Kyle Terada-USA TODAY Sports
If at all possible, Kaepernick is impressing even more now than late last season.
After taking over for Alex Smith in the second half of the 2012 regular season, Colin Kaepernick never looked back. He led the San Francisco 49ers to a division crown before two outstanding postseason performances in route to a Super Bowl berth.
What Kaepernick did on the field was awe-inspiring.
Despite this, there has been some concern over his ability to take the next step, especially after defenses find a way to guard against the read-option.
If the offseason and early parts of training camp are any indication, Kaepernick is fully prepared to take his game to an elite level.
One of the areas that Kaepernick struggled with as a sophomore last season was touch. He didn't seem to understand when to take something off the ball on intermediate routes. That caused an increase in drops from pass-catchers in San Francisco.
According to Matt Maiocco of CSN Bay Area, Kaepernick has improved a great deal in this aspect of his game.

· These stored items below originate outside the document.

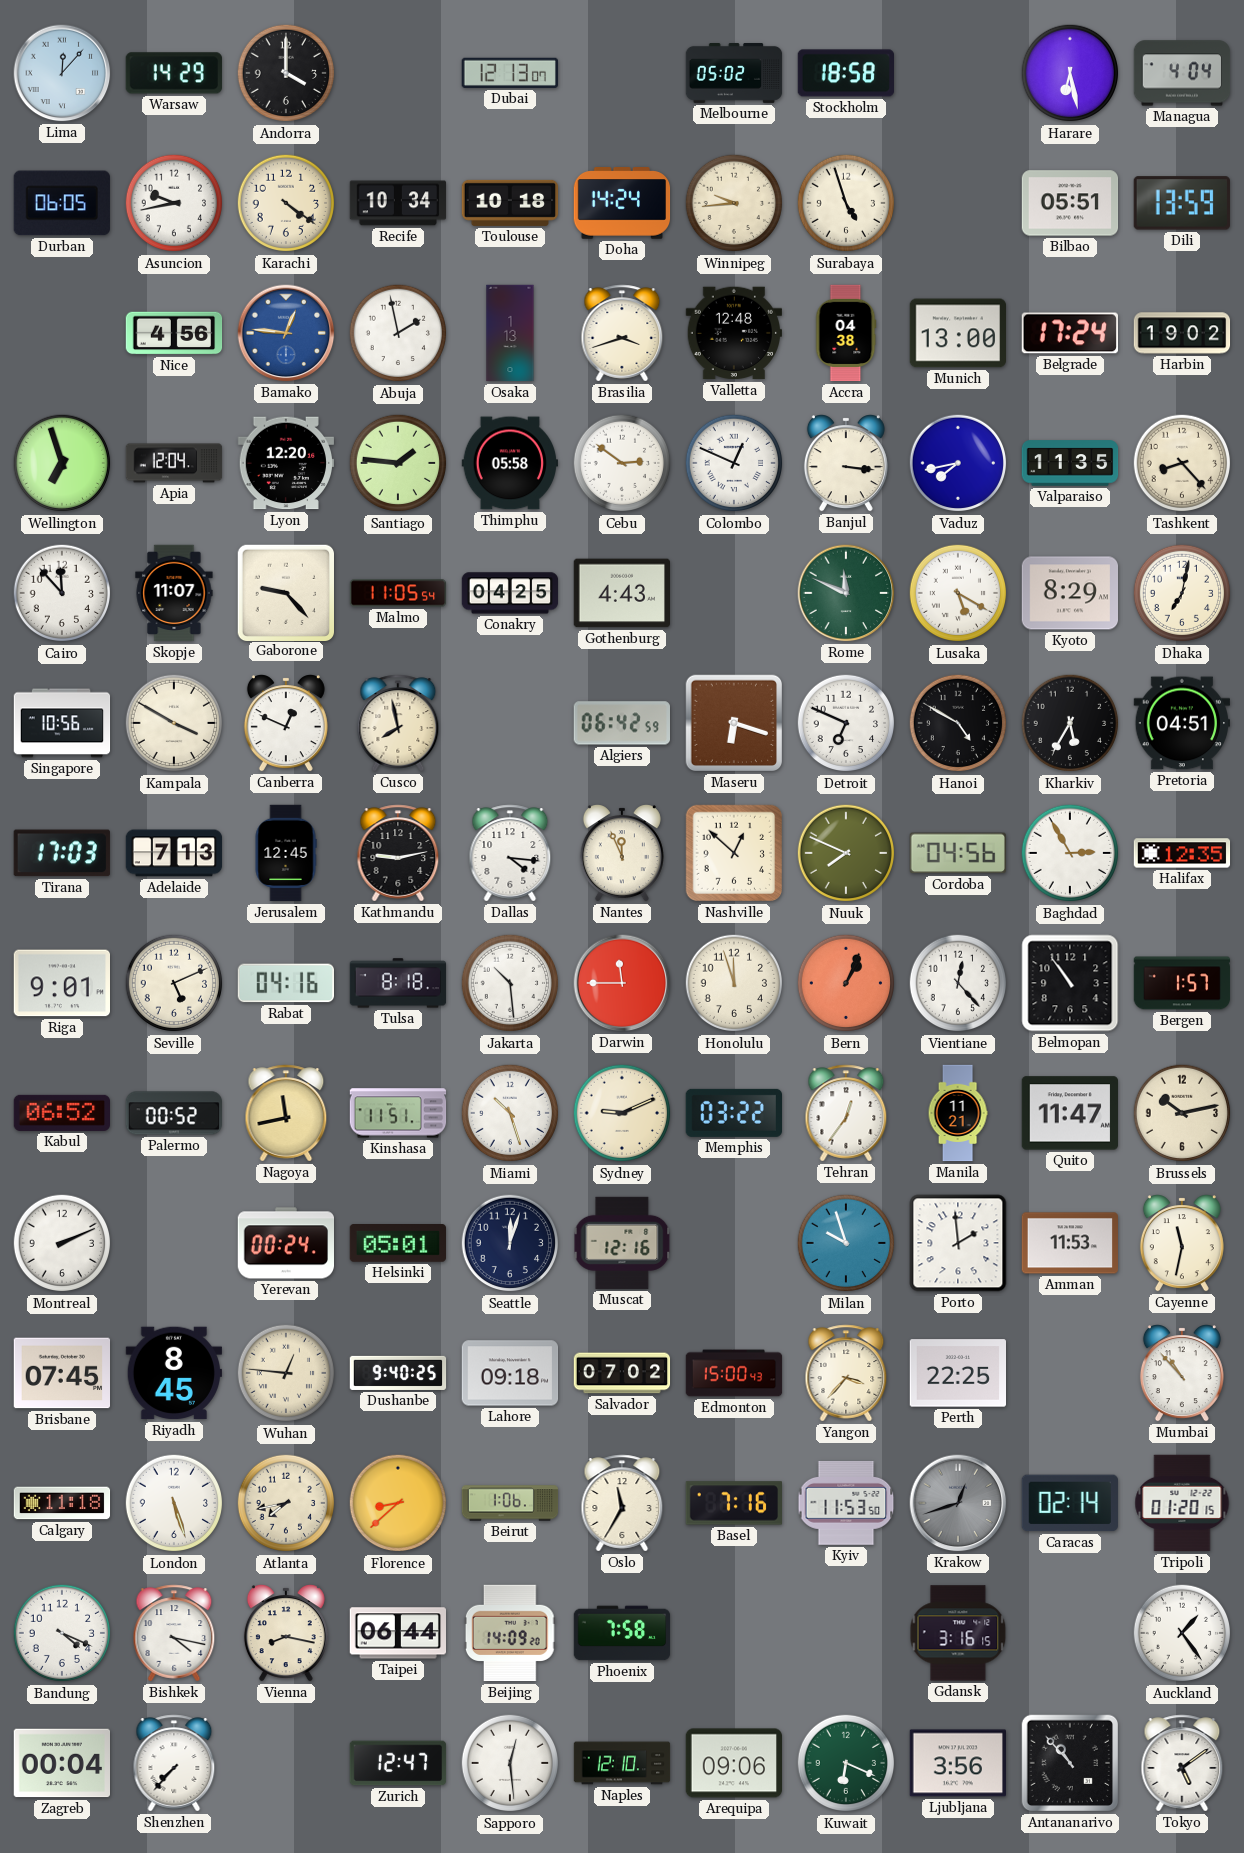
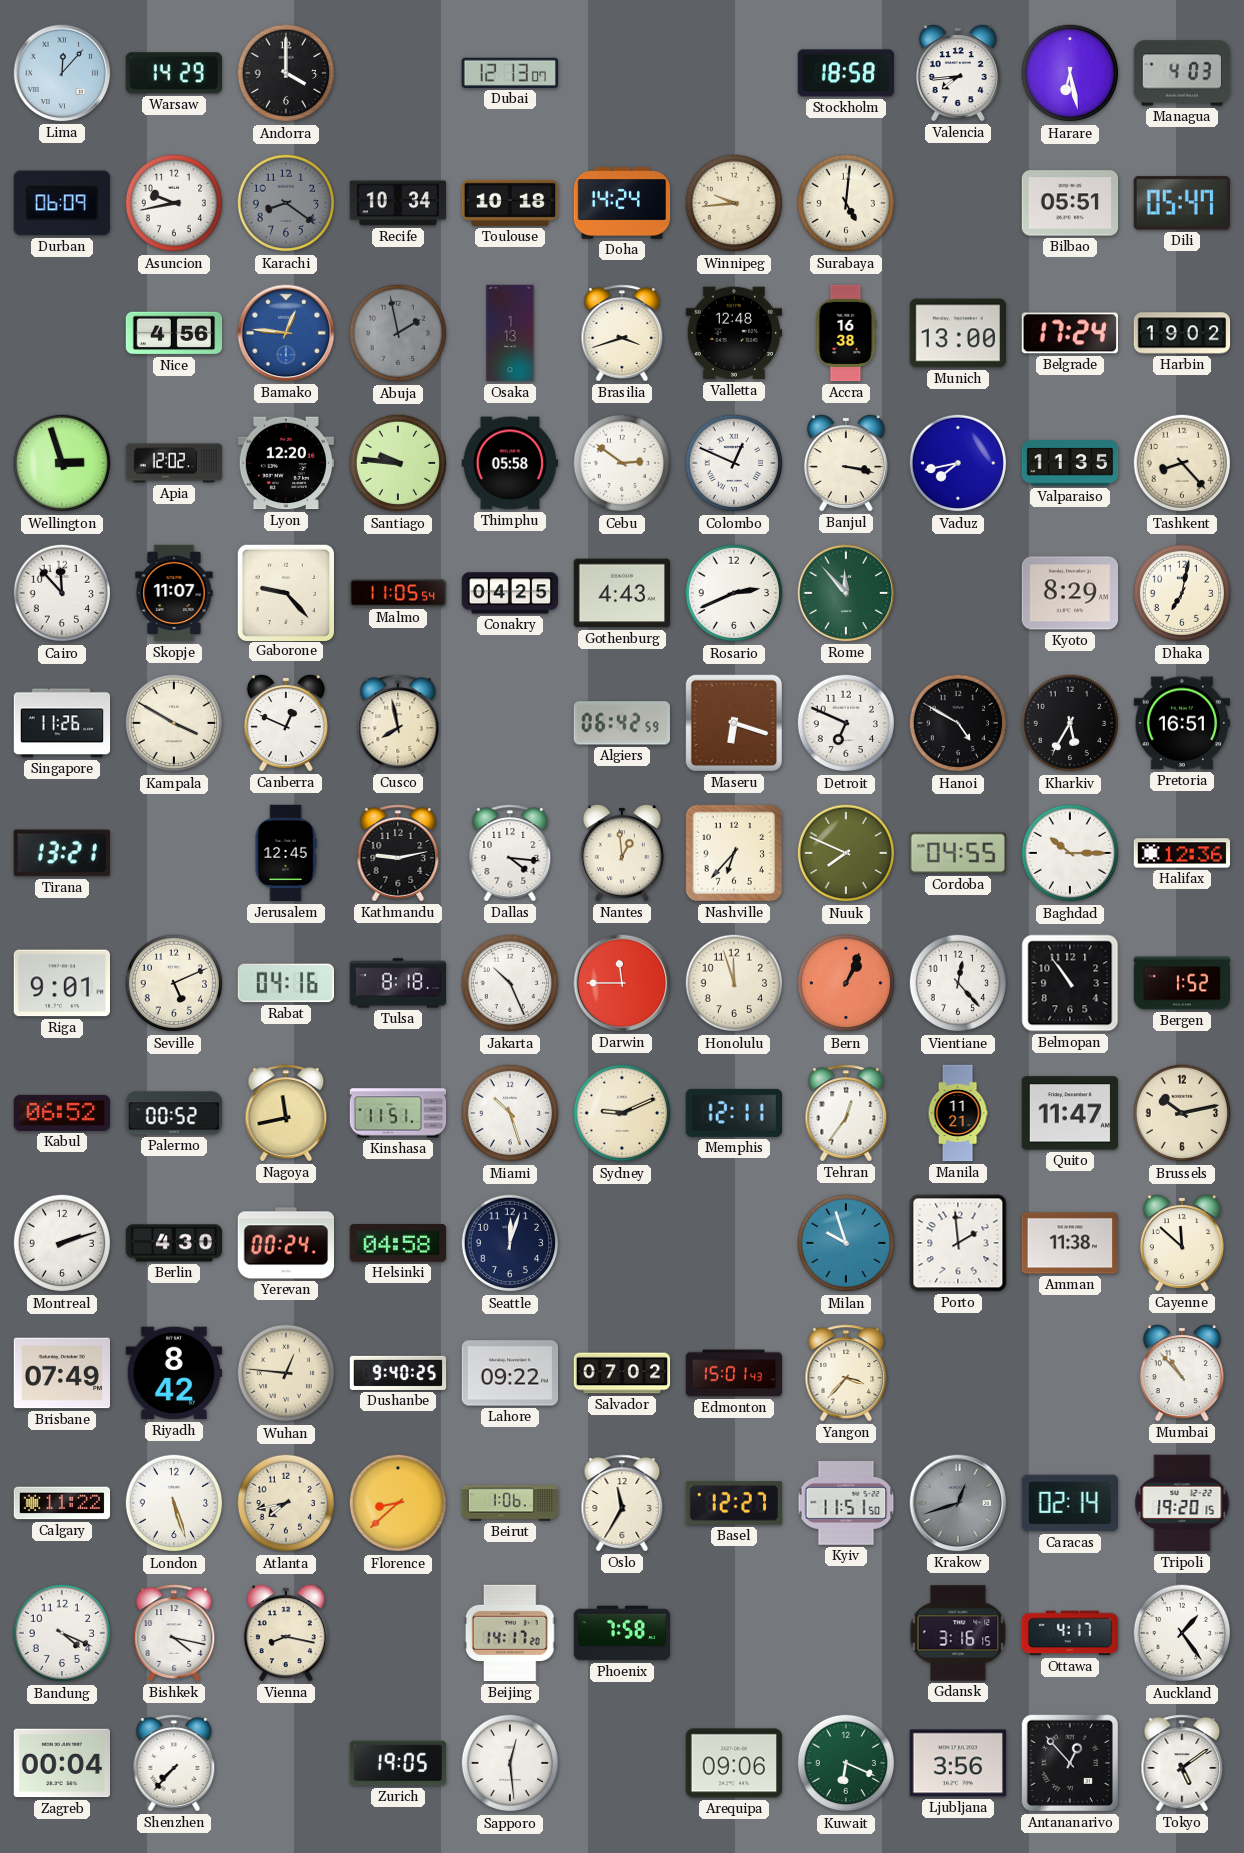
Melbourne: 05:02 -> none
Valencia: none -> 7:44
Managua: 4:04 -> 4:03
Durban: 06:05 -> 06:09
Karachi: 4:21 -> 8:21
Karachi dial: cream -> grey
Surabaya: 4:57 -> 5:01
Dili: 13:59 -> 05:47
Abuja dial: white -> grey
Accra: 04:38 -> 16:38
Wellington: 6:57 -> 2:57
Apia: 12:04 -> 12:02
Santiago: 1:46 -> 9:46
Banjul: 3:16 -> 3:17
Rosario: none -> 2:41
Rome: 11:49 -> 11:53
Lusaka: 5:20 -> none
Singapore: 10:56 -> 11:26
Pretoria: 04:51 -> 16:51
Tirana: 17:03 -> 13:21
Adelaide: 7:13 -> none
Nantes: 11:56 -> 12:59
Nashville: 12:52 -> 6:37
Cordoba: 04:56 -> 04:55
Baghdad: 2:55 -> 10:15
Halifax: 12:35 -> 12:36
Jakarta: 10:29 -> 10:26
Bergen: 1:57 -> 1:52
Memphis: 03:22 -> 12:11
Montreal: 2:11 -> 2:12
Berlin: none -> 4:30
Helsinki: 05:01 -> 04:58
Muscat: 12:16 -> none
Amman: 11:53 -> 11:38
Cayenne: 11:32 -> 11:52
Brisbane: 07:45 -> 07:49
Riyadh: 8:45 -> 8:42
Lahore: 09:18 -> 09:22
Edmonton: 15:00 -> 15:01
Perth: 22:25 -> none
Calgary: 11:18 -> 11:22
Basel: 7:16 -> 12:27
Kyiv: 11:53 -> 11:51
Tripoli: 01:20 -> 19:20
Taipei: 06:44 -> none
Beijing: 14:09 -> 14:17
Ottawa: none -> 4:17
Zurich: 12:47 -> 19:05
Naples: 12:10 -> none
Antananarivo: 10:53 -> 12:53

Kaepernick has vastly improved the touch on his passes -- even since the end of last season...Kaepernick lofted a beautiful screen pass over outside linebacker Cam Johnson that dropped into LaMichael James' hands just a couple yards away along the right side. On the next play, he demonstrated a feathery touch on a pass to Frank Gore on the left side.
Sports Illustrated's Peter King, who visited 49ers camp in Santa Clara in late July, filed the following report about how Kaepernick might have even improved his on-field speed, which is a scary thought for defenses around the NFL this season.
I think it’s foreign to most of us that a player can significantly improve his speed, but Colin Kaepernick thinks he’s done just that this offseason. He trained in Atlanta with some speed technicians, including long-jumper Dwight Phillips.
Considering that Kaepernick already possesses the single-game NFL rushing record for a quarterback, any additional speed to burst through the line could make him an unstoppable commodity in the ground game.
As was evidenced by Kaepernick's performance against the Atlanta Falcons in the playoffs, he can stay in the pocket and beat teams with that rocket arm. Adding yet another dimension in terms of touch on the pass, as well as more speed on the ground, would quickly put him into the elite quarterback category.
As it is, Kaepernick still has only 10 NFL starts under his belt. We need to see a larger sample size during the regular season before anointing him the next great quarterback.